TASK PROMPT >> Nothing but an exact copy of the data should be given.

START DATA FOR THIS TASK

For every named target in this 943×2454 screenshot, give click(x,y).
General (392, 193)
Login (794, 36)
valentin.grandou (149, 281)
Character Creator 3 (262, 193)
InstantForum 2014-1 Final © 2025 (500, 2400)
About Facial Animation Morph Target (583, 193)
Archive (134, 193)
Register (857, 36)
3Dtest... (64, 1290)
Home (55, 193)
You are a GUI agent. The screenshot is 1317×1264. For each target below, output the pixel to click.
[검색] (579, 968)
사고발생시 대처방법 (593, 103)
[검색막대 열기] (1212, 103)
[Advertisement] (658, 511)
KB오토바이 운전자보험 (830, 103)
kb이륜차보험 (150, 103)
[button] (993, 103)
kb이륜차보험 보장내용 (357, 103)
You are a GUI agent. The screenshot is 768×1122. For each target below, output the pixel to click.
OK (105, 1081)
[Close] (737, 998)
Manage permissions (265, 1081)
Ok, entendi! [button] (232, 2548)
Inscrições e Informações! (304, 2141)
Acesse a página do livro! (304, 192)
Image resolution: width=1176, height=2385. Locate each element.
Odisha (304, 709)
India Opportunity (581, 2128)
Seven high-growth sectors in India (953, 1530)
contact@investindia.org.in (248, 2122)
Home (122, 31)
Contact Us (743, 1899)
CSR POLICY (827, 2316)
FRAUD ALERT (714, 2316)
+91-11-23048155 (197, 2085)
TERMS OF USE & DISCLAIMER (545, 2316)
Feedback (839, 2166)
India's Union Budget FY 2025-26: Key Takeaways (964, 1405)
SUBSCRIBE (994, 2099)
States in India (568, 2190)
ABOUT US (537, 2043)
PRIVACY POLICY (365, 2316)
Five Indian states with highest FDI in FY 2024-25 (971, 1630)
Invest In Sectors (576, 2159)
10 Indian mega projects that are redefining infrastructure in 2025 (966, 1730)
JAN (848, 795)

END DATA FOR THIS TASK

RESPONSE FOR THIS EXERCISE >>
For every named target in this 943×2454 screenshot, give click(x,y).
General (392, 193)
Login (794, 36)
valentin.grandou (149, 281)
Character Creator 3 (262, 193)
InstantForum 2014-1 Final © 2025 (500, 2400)
About Facial Animation Morph Target (583, 193)
Archive (134, 193)
Register (857, 36)
3Dtest... (64, 1290)
Home (55, 193)
You are a GUI agent. The screenshot is 1317×1264. For each target below, output the pixel to click.
[검색] (579, 968)
사고발생시 대처방법 (593, 103)
[검색막대 열기] (1212, 103)
[Advertisement] (658, 511)
KB오토바이 운전자보험 (830, 103)
kb이륜차보험 (150, 103)
[button] (993, 103)
kb이륜차보험 보장내용 (357, 103)
You are a GUI agent. The screenshot is 768×1122. For each target below, output the pixel to click.
OK (105, 1081)
[Close] (737, 998)
Manage permissions (265, 1081)
Ok, entendi! [button] (232, 2548)
Inscrições e Informações! (304, 2141)
Acesse a página do livro! (304, 192)
Image resolution: width=1176, height=2385. Locate each element.
Odisha (304, 709)
India Opportunity (581, 2128)
Seven high-growth sectors in India (953, 1530)
contact@investindia.org.in (248, 2122)
Home (122, 31)
Contact Us (743, 1899)
CSR POLICY (827, 2316)
FRAUD ALERT (714, 2316)
+91-11-23048155 (197, 2085)
TERMS OF USE & DISCLAIMER (545, 2316)
Feedback (839, 2166)
India's Union Budget FY 2025-26: Key Takeaways (964, 1405)
SUBSCRIBE (994, 2099)
States in India (568, 2190)
ABOUT US (537, 2043)
PRIVACY POLICY (365, 2316)
Five Indian states with highest FDI in FY 2024-25 (971, 1630)
Invest In Sectors (576, 2159)
10 Indian mega projects that are redefining infrastructure in 2025 (966, 1730)
JAN (848, 795)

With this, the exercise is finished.